- **Your instructions**
A precise reproduction of every record below is needed, minus the pictures.

(Page-level text extractions)
::::
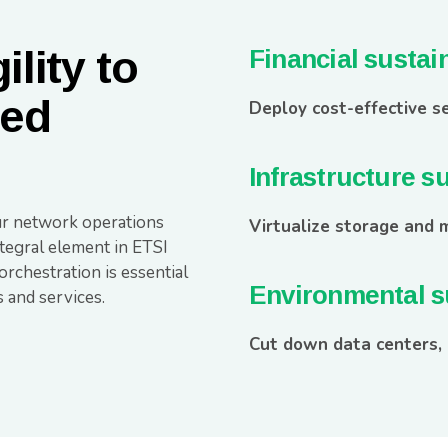
lity to
Financial sustain
zed
Deploy cost-effective se
Infrastructure su
r network operations
Virtualize storage and 
ntegral element in ETSI
rchestration is essential
Environmental su
 and services.
Cut down data centers,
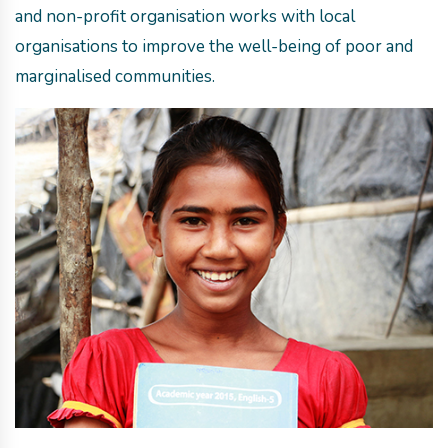
and non-profit organisation works with local
organisations to improve the well-being of poor and
marginalised communities.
::::
- **Response to the task**
lity to
Financial sustain
zed
Deploy cost-effective se
Infrastructure su
r network operations
Virtualize storage and 
ntegral element in ETSI
rchestration is essential
Environmental su
 and services.
Cut down data centers,
and non-profit organisation works with local
organisations to improve the well-being of poor and
marginalised communities.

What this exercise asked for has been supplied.